* **PROBLEM TO WORK ON**
Scan the entries below. Return every line that includes "Claims".

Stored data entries

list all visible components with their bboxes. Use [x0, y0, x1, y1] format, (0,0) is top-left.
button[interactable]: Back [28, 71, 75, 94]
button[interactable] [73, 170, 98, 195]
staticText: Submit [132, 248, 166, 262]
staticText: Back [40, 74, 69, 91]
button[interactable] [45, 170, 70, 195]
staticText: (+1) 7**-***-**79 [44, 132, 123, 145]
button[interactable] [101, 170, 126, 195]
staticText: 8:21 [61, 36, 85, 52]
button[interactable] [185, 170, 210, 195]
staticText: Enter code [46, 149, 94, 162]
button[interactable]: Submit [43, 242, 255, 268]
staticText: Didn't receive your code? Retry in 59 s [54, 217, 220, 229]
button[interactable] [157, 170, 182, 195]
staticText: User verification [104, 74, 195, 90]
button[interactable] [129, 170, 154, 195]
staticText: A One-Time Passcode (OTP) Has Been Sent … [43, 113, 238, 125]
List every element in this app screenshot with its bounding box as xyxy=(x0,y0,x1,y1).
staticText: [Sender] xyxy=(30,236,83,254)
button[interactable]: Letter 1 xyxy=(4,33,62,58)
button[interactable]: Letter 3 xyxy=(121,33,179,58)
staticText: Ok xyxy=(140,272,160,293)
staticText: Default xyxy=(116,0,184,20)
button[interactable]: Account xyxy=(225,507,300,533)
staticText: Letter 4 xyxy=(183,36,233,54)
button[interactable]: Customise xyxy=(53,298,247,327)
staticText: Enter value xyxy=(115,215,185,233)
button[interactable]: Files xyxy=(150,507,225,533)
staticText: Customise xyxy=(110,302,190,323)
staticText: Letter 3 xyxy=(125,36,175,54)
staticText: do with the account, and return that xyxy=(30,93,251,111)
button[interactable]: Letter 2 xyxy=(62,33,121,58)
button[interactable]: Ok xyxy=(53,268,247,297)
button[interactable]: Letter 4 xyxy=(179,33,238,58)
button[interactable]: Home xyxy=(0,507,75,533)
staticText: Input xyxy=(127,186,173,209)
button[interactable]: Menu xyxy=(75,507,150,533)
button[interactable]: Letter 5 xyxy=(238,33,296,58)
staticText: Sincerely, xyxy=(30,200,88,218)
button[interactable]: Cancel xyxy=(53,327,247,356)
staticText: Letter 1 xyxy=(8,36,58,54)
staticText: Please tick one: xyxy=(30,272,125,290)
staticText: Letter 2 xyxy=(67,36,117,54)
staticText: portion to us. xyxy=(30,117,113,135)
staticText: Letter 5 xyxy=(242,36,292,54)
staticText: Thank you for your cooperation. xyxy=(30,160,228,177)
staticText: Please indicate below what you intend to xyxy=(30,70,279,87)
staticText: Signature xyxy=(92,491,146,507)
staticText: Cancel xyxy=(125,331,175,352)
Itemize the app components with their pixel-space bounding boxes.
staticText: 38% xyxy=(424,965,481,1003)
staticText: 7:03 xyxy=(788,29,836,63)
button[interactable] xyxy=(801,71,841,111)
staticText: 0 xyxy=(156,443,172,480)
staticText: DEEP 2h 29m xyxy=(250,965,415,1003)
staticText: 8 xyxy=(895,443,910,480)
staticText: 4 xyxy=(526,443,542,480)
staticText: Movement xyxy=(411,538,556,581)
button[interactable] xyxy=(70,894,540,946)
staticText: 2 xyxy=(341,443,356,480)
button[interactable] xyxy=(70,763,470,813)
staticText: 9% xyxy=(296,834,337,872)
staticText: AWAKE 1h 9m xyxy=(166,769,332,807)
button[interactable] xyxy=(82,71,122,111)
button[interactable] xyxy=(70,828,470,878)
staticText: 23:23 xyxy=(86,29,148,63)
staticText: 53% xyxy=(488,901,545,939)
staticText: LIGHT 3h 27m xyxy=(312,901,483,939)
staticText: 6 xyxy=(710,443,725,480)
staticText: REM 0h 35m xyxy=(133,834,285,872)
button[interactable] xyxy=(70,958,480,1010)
* * *
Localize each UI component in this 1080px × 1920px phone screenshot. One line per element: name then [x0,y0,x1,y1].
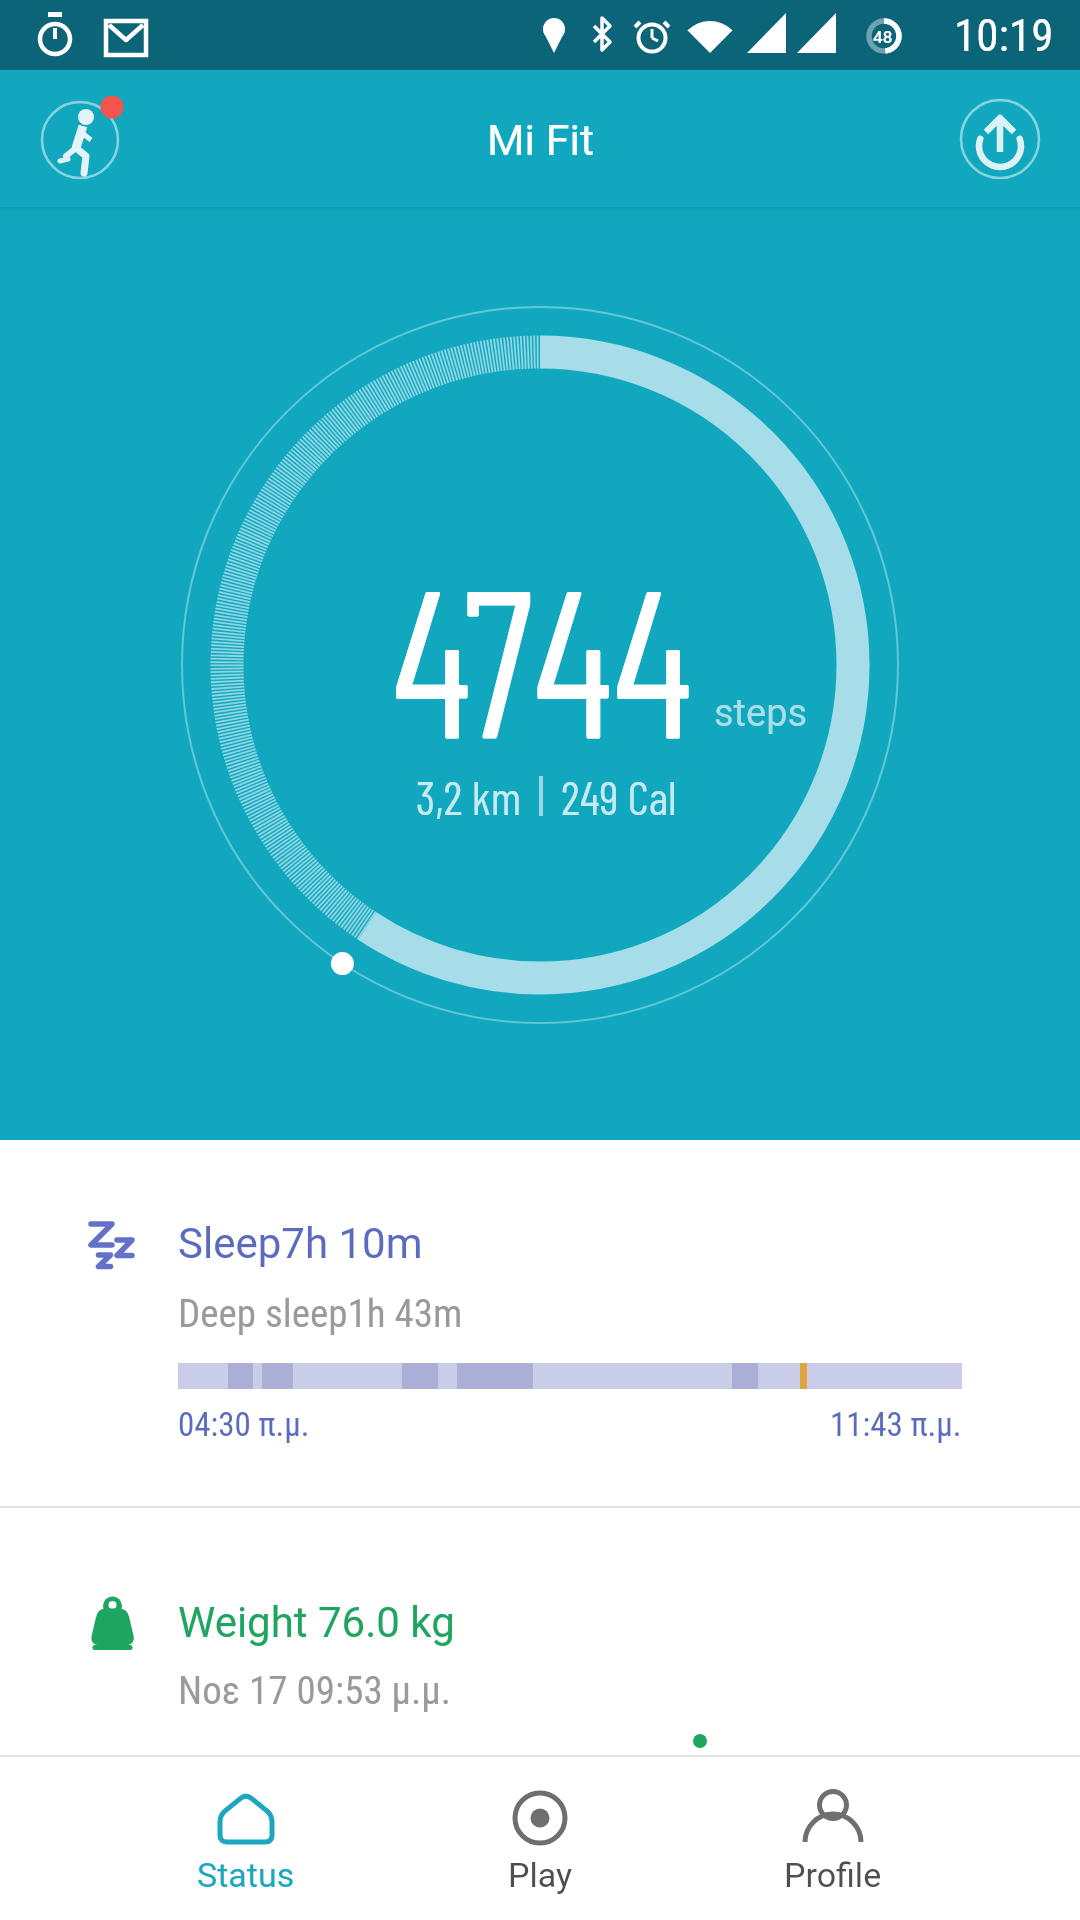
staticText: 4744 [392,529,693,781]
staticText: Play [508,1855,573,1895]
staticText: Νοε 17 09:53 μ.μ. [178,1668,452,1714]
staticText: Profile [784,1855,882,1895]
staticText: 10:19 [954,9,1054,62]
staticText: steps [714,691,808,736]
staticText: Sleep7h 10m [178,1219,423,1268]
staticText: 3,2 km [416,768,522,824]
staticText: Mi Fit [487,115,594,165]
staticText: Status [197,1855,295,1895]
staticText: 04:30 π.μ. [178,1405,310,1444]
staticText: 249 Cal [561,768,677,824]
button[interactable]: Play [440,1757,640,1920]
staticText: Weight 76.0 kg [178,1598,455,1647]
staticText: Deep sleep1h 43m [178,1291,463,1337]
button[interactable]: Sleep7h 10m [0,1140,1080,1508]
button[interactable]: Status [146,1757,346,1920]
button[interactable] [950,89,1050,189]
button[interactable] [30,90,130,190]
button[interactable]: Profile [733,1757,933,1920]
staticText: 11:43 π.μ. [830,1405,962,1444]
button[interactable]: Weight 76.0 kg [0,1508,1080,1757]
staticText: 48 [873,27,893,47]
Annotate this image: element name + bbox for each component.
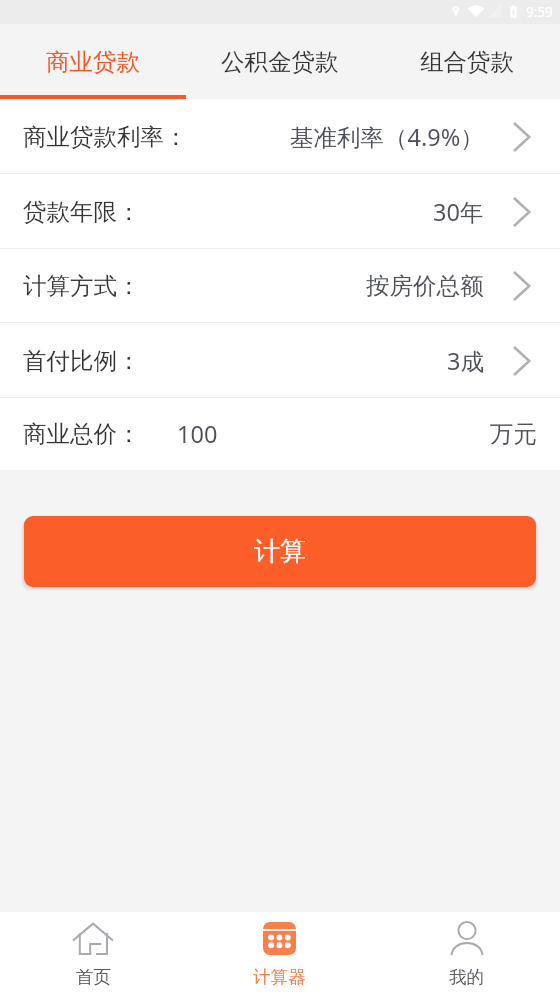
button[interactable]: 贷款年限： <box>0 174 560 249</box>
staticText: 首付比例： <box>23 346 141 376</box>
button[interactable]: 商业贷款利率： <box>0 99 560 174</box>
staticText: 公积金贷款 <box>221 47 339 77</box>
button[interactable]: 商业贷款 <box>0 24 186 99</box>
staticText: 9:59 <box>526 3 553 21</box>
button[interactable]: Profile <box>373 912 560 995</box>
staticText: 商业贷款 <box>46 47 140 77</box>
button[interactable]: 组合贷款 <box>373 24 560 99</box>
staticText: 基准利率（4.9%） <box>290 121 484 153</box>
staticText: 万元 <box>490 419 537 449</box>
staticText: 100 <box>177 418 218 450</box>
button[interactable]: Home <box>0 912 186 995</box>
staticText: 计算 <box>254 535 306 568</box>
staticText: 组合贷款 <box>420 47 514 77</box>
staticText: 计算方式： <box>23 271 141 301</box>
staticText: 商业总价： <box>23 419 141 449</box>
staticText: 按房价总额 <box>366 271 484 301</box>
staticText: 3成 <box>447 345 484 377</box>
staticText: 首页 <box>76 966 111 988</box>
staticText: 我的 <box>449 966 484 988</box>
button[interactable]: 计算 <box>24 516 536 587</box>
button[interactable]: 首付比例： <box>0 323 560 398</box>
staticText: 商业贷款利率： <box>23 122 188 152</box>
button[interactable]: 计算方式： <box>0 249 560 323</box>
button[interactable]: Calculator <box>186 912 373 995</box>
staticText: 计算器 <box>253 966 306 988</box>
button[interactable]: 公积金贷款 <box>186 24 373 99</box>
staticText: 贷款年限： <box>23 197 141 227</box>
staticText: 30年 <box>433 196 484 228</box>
* * *
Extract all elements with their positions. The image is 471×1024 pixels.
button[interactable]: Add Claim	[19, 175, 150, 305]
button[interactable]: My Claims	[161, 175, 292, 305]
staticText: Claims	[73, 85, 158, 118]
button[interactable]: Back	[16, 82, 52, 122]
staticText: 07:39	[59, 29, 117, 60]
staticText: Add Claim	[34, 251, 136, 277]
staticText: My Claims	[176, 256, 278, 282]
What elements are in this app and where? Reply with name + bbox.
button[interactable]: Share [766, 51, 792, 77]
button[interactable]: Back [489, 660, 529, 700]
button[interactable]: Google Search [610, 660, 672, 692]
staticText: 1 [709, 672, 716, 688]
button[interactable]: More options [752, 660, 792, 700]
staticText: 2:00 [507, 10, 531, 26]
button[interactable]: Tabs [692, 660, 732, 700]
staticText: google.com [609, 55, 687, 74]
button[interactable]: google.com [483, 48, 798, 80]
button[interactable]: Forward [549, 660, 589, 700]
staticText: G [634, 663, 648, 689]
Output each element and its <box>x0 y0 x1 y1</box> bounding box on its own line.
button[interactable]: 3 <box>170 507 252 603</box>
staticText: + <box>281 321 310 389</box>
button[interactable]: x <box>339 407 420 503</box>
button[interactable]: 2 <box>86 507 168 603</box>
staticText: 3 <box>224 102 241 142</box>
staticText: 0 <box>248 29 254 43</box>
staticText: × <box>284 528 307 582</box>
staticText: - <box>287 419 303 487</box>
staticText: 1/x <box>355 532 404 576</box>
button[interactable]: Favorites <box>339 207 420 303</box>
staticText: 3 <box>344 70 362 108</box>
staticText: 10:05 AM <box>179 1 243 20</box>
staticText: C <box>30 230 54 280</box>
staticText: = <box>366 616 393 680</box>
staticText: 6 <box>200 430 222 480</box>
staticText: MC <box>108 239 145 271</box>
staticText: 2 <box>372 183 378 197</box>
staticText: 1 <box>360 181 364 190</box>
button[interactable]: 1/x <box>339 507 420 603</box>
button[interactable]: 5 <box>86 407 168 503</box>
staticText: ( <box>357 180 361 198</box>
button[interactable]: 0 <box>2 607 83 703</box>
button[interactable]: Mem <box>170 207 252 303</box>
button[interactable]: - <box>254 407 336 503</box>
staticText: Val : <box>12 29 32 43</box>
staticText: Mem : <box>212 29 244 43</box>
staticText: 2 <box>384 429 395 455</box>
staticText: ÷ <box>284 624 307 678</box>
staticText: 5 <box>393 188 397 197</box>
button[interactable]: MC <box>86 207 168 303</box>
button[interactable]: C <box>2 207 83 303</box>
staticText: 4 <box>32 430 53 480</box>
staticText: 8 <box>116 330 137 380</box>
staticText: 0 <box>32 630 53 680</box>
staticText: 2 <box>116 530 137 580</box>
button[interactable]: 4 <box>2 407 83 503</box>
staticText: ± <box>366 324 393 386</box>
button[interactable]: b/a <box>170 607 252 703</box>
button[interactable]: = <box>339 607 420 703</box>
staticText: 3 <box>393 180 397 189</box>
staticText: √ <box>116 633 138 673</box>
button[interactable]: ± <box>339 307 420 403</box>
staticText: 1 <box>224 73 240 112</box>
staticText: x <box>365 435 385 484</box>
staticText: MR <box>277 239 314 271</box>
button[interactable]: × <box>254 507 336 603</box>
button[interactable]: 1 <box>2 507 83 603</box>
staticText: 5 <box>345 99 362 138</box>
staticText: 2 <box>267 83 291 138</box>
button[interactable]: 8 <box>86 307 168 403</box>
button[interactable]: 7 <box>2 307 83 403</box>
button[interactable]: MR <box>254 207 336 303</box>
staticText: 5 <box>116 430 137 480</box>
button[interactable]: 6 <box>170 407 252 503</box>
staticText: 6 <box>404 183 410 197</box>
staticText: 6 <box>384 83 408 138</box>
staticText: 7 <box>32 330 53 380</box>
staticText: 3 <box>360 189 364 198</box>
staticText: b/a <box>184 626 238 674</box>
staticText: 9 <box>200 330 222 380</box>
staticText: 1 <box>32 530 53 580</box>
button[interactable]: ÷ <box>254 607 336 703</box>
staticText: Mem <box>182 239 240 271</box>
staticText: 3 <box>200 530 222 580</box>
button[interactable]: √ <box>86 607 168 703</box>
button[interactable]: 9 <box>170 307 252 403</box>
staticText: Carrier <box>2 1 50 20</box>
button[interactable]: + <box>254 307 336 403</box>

* **RESULT FOR THIS TASK**
button[interactable]: My Claims	[161, 175, 292, 305]
staticText: Claims	[73, 85, 158, 118]
staticText: My Claims	[176, 256, 278, 282]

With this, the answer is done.